What are your guilty (beauty) pleasures?

“I love to buy and try new beauty products. I’m into haircare, skincare, makeup (depending), perfumes (occasionally). I don’t like perfumes that have high alcohol content—it actually makes me gag. My new favourite is Le Labo Tubereuse 40. I’m not a fan of sweet scents, I’m more into essential oil scents, or natural fragrances. I also like Dr. Jart+ Ceramidin Oil Balm for the herbal-like scent.

“The last I remembered splurging on were Charlotte Tilbury’s eyeshadow palette and Magic Cream Moisturiser. I admit, I fell for the marketing but I am still using both. Also Pat McGrath’s foundation (it’s okay, not a repurchase for me) and Chanel’s hand cream because it made me feel so bougee.”

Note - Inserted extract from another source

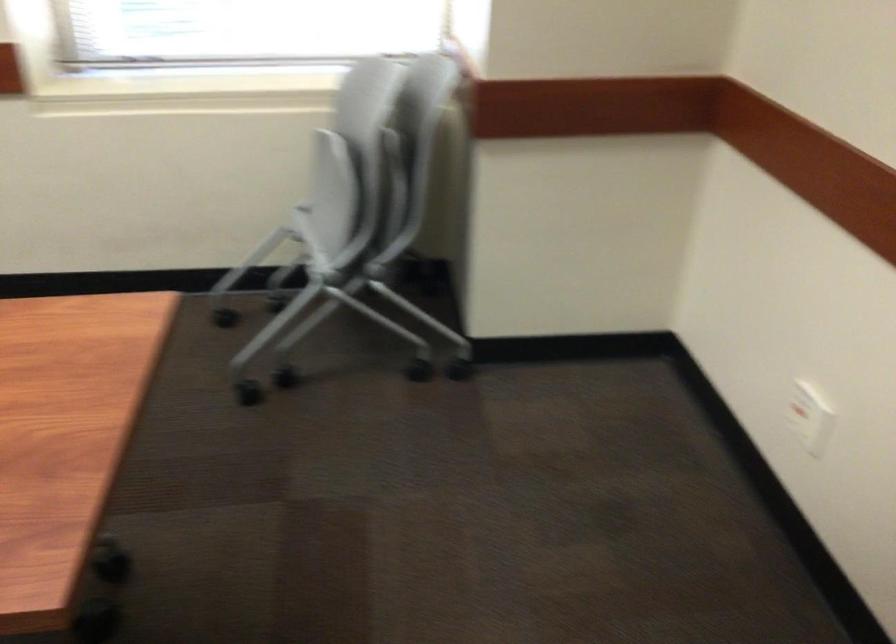 The width and height of the screenshot is (896, 644). What are the coordinates of `white wall switch` in the screenshot? It's located at (808, 415). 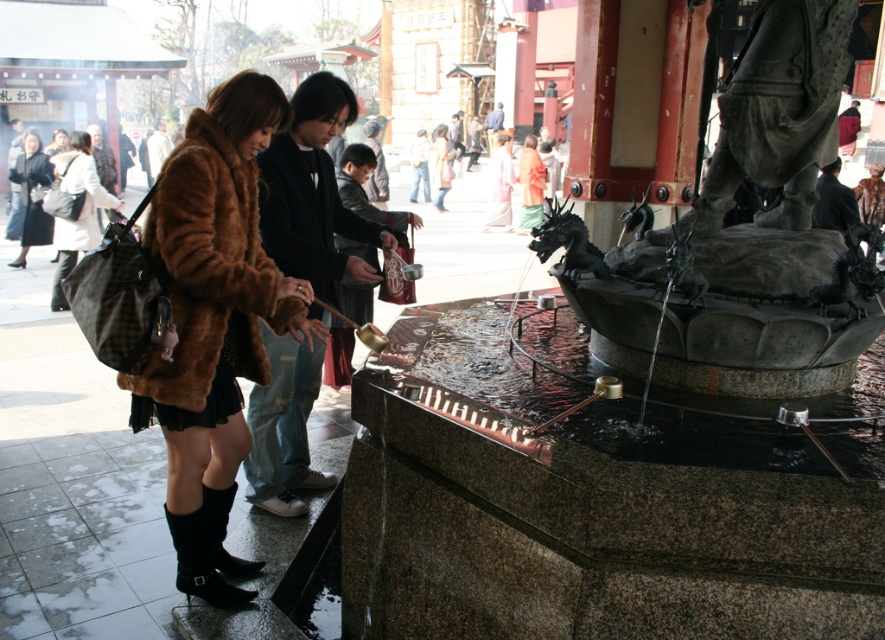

Do you have a favourite haircare product?

“Hands down, Aveda. They really know what they’re doing. I only buy Aveda Damage Remedy Daily Hair Repair. I have really thick hair so I can’t use products that are too rich, it’ll make my hair feel greasy and unwashed. Occasionally, I use hair oil to switch things up.”

Are you the same with makeup as you are with skincare?

“It depends! I do buy a lot of makeup to try as well, but I always go back to my favouties. I bought Kosas Tinted Face Oil Foundation from Mecca in Australia and I can’t wait to use it. I like the whole skincare-makeup hybrid trend. I don’t use a lot of foundation, only It Cosmetics’ CC+ Cream.

“My classics include Nars Concealer, Fenty Beauty Killawatt Highlighter that I also use as a blush, and MAC Cosmetics highlighter and liquid eyeliner. My eyebrows are still a work in progress because I’m always changing my hair colour. I recently did eyebrow embroidery and I like how convenient it is.

“I’ve stopped getting lash extensions—I’m kind of over the ‘extra’ look so I just use mascara for a more natural look. My favourite mascara is a drugstore brand because I like the bristle. I’m not good with eyeshadows—I’ve watched 10,000 makeup tutorials and I still don’t know how to fill in and blend my crease (do I even have a crease?). Sometimes I use one shade allover my eyelid.

“Lipsticks wise, I only ever wear two colours (even though I buy a tonne of them to try sometimes). I love Fenty Beauty’s Mattemoiselle Lipsticks and MAC Cosmetics Mocha Lipstick. I tend to avoid lipsticks that have a very strong scent.”